▸ **Extracted records**
════════

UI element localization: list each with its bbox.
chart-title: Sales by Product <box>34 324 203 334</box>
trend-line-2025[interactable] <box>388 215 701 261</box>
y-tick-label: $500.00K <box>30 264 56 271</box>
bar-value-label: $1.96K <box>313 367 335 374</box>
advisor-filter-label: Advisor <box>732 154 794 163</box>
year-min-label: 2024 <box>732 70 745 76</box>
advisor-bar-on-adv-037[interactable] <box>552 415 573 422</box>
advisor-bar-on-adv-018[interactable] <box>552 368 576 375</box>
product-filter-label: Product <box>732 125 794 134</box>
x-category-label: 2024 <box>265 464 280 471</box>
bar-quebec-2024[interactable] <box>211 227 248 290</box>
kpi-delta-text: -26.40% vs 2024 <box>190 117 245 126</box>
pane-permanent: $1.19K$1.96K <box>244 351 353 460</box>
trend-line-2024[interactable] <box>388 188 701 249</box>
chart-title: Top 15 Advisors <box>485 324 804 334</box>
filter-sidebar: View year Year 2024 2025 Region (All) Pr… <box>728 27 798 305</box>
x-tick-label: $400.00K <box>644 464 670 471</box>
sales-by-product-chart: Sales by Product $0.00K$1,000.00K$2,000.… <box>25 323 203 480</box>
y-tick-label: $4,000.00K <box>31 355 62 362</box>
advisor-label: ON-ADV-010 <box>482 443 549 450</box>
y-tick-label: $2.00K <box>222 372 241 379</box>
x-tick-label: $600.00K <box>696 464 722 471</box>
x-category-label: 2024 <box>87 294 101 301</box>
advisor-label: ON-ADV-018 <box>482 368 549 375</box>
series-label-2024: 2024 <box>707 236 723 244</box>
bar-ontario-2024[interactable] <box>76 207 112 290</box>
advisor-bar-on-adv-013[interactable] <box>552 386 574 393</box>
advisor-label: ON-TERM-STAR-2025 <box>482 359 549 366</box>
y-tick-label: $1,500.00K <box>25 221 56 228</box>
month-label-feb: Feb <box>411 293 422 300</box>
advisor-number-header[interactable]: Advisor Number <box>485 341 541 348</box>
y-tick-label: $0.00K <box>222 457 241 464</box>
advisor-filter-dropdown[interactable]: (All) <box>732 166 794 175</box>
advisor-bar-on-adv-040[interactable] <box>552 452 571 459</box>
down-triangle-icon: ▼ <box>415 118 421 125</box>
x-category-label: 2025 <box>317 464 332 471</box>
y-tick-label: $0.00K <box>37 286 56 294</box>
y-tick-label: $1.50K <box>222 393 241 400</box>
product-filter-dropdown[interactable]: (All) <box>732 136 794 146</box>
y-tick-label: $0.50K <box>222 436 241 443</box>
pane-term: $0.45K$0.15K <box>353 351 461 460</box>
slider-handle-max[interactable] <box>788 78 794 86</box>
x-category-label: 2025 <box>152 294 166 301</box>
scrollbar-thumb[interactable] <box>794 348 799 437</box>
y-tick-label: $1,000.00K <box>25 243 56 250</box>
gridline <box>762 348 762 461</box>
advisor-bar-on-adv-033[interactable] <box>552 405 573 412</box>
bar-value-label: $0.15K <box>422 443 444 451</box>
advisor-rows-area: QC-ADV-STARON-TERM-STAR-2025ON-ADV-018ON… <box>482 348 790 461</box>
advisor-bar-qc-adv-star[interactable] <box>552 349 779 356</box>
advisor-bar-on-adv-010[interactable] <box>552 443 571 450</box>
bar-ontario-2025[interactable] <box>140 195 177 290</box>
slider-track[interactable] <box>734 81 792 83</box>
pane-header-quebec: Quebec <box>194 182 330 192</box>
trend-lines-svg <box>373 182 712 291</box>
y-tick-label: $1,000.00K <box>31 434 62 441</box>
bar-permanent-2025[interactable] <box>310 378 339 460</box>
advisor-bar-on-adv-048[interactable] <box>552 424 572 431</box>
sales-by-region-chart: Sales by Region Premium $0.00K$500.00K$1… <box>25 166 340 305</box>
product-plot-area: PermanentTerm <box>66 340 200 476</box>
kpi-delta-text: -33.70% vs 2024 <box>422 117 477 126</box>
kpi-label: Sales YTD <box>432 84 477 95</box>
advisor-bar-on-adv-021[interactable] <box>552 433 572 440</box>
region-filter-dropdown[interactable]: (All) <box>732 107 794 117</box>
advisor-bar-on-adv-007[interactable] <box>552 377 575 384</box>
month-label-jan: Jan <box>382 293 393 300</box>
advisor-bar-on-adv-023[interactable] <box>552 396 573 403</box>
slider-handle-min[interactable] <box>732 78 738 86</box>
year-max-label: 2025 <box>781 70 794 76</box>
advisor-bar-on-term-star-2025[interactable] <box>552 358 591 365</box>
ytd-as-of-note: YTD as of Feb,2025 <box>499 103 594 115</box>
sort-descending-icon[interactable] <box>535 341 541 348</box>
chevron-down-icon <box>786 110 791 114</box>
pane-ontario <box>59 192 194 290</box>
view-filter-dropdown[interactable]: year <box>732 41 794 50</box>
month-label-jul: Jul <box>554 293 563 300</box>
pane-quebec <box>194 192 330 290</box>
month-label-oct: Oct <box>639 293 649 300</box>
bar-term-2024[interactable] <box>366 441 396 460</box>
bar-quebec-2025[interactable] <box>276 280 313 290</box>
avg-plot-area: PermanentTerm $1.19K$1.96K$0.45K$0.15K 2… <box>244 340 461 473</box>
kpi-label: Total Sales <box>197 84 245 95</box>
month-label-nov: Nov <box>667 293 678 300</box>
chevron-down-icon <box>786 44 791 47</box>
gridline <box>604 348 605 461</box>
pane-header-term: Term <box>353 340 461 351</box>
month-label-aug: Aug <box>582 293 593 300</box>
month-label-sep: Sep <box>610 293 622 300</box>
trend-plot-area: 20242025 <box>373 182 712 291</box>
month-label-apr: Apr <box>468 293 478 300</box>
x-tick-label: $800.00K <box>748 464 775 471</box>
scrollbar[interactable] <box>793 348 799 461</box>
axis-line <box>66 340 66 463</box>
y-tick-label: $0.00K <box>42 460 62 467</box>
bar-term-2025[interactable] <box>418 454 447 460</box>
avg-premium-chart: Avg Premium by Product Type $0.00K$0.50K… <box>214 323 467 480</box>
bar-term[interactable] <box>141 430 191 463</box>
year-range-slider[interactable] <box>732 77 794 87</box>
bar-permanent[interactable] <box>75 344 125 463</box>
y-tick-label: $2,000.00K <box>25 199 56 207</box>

════════

▸ **Work request**
From the first line to the last, transcribe the records exactly.

▸ **Output for this exercise**
UI element localization: list each with its bbox.
chart-title: Sales by Product <box>34 324 203 334</box>
trend-line-2025[interactable] <box>388 215 701 261</box>
y-tick-label: $500.00K <box>30 264 56 271</box>
bar-value-label: $1.96K <box>313 367 335 374</box>
advisor-filter-label: Advisor <box>732 154 794 163</box>
year-min-label: 2024 <box>732 70 745 76</box>
advisor-bar-on-adv-037[interactable] <box>552 415 573 422</box>
advisor-bar-on-adv-018[interactable] <box>552 368 576 375</box>
product-filter-label: Product <box>732 125 794 134</box>
x-category-label: 2024 <box>265 464 280 471</box>
bar-quebec-2024[interactable] <box>211 227 248 290</box>
kpi-delta-text: -26.40% vs 2024 <box>190 117 245 126</box>
pane-permanent: $1.19K$1.96K <box>244 351 353 460</box>
trend-line-2024[interactable] <box>388 188 701 249</box>
chart-title: Top 15 Advisors <box>485 324 804 334</box>
filter-sidebar: View year Year 2024 2025 Region (All) Pr… <box>728 27 798 305</box>
x-tick-label: $400.00K <box>644 464 670 471</box>
sales-by-product-chart: Sales by Product $0.00K$1,000.00K$2,000.… <box>25 323 203 480</box>
y-tick-label: $4,000.00K <box>31 355 62 362</box>
advisor-label: ON-ADV-010 <box>482 443 549 450</box>
y-tick-label: $2.00K <box>222 372 241 379</box>
x-tick-label: $600.00K <box>696 464 722 471</box>
x-category-label: 2024 <box>87 294 101 301</box>
advisor-label: ON-ADV-018 <box>482 368 549 375</box>
series-label-2024: 2024 <box>707 236 723 244</box>
bar-ontario-2024[interactable] <box>76 207 112 290</box>
advisor-bar-on-adv-013[interactable] <box>552 386 574 393</box>
advisor-label: ON-TERM-STAR-2025 <box>482 359 549 366</box>
y-tick-label: $1,500.00K <box>25 221 56 228</box>
month-label-feb: Feb <box>411 293 422 300</box>
advisor-number-header[interactable]: Advisor Number <box>485 341 541 348</box>
y-tick-label: $0.00K <box>222 457 241 464</box>
advisor-filter-dropdown[interactable]: (All) <box>732 166 794 175</box>
advisor-bar-on-adv-040[interactable] <box>552 452 571 459</box>
down-triangle-icon: ▼ <box>415 118 421 125</box>
x-category-label: 2025 <box>317 464 332 471</box>
y-tick-label: $0.00K <box>37 286 56 294</box>
y-tick-label: $1.50K <box>222 393 241 400</box>
product-filter-dropdown[interactable]: (All) <box>732 136 794 146</box>
y-tick-label: $0.50K <box>222 436 241 443</box>
pane-term: $0.45K$0.15K <box>353 351 461 460</box>
slider-handle-max[interactable] <box>788 78 794 86</box>
x-category-label: 2025 <box>152 294 166 301</box>
scrollbar-thumb[interactable] <box>794 348 799 437</box>
y-tick-label: $1,000.00K <box>25 243 56 250</box>
gridline <box>762 348 762 461</box>
advisor-bar-on-adv-033[interactable] <box>552 405 573 412</box>
bar-value-label: $0.15K <box>422 443 444 451</box>
advisor-rows-area: QC-ADV-STARON-TERM-STAR-2025ON-ADV-018ON… <box>482 348 790 461</box>
advisor-bar-qc-adv-star[interactable] <box>552 349 779 356</box>
advisor-bar-on-adv-010[interactable] <box>552 443 571 450</box>
bar-ontario-2025[interactable] <box>140 195 177 290</box>
slider-track[interactable] <box>734 81 792 83</box>
pane-header-quebec: Quebec <box>194 182 330 192</box>
trend-lines-svg <box>373 182 712 291</box>
y-tick-label: $1,000.00K <box>31 434 62 441</box>
bar-permanent-2025[interactable] <box>310 378 339 460</box>
advisor-bar-on-adv-048[interactable] <box>552 424 572 431</box>
sales-by-region-chart: Sales by Region Premium $0.00K$500.00K$1… <box>25 166 340 305</box>
product-plot-area: PermanentTerm <box>66 340 200 476</box>
kpi-delta-text: -33.70% vs 2024 <box>422 117 477 126</box>
kpi-label: Sales YTD <box>432 84 477 95</box>
advisor-bar-on-adv-021[interactable] <box>552 433 572 440</box>
region-filter-dropdown[interactable]: (All) <box>732 107 794 117</box>
advisor-bar-on-adv-007[interactable] <box>552 377 575 384</box>
month-label-jan: Jan <box>382 293 393 300</box>
advisor-bar-on-adv-023[interactable] <box>552 396 573 403</box>
slider-handle-min[interactable] <box>732 78 738 86</box>
year-max-label: 2025 <box>781 70 794 76</box>
advisor-bar-on-term-star-2025[interactable] <box>552 358 591 365</box>
ytd-as-of-note: YTD as of Feb,2025 <box>499 103 594 115</box>
sort-descending-icon[interactable] <box>535 341 541 348</box>
chevron-down-icon <box>786 110 791 114</box>
pane-ontario <box>59 192 194 290</box>
view-filter-dropdown[interactable]: year <box>732 41 794 50</box>
month-label-jul: Jul <box>554 293 563 300</box>
pane-quebec <box>194 192 330 290</box>
month-label-oct: Oct <box>639 293 649 300</box>
bar-term-2024[interactable] <box>366 441 396 460</box>
bar-quebec-2025[interactable] <box>276 280 313 290</box>
avg-plot-area: PermanentTerm $1.19K$1.96K$0.45K$0.15K 2… <box>244 340 461 473</box>
kpi-label: Total Sales <box>197 84 245 95</box>
month-label-nov: Nov <box>667 293 678 300</box>
chevron-down-icon <box>786 44 791 47</box>
gridline <box>604 348 605 461</box>
pane-header-term: Term <box>353 340 461 351</box>
month-label-aug: Aug <box>582 293 593 300</box>
month-label-sep: Sep <box>610 293 622 300</box>
trend-plot-area: 20242025 <box>373 182 712 291</box>
month-label-apr: Apr <box>468 293 478 300</box>
x-tick-label: $800.00K <box>748 464 775 471</box>
scrollbar[interactable] <box>793 348 799 461</box>
axis-line <box>66 340 66 463</box>
y-tick-label: $0.00K <box>42 460 62 467</box>
bar-term-2025[interactable] <box>418 454 447 460</box>
avg-premium-chart: Avg Premium by Product Type $0.00K$0.50K… <box>214 323 467 480</box>
bar-term[interactable] <box>141 430 191 463</box>
year-range-slider[interactable] <box>732 77 794 87</box>
bar-permanent[interactable] <box>75 344 125 463</box>
y-tick-label: $2,000.00K <box>25 199 56 207</box>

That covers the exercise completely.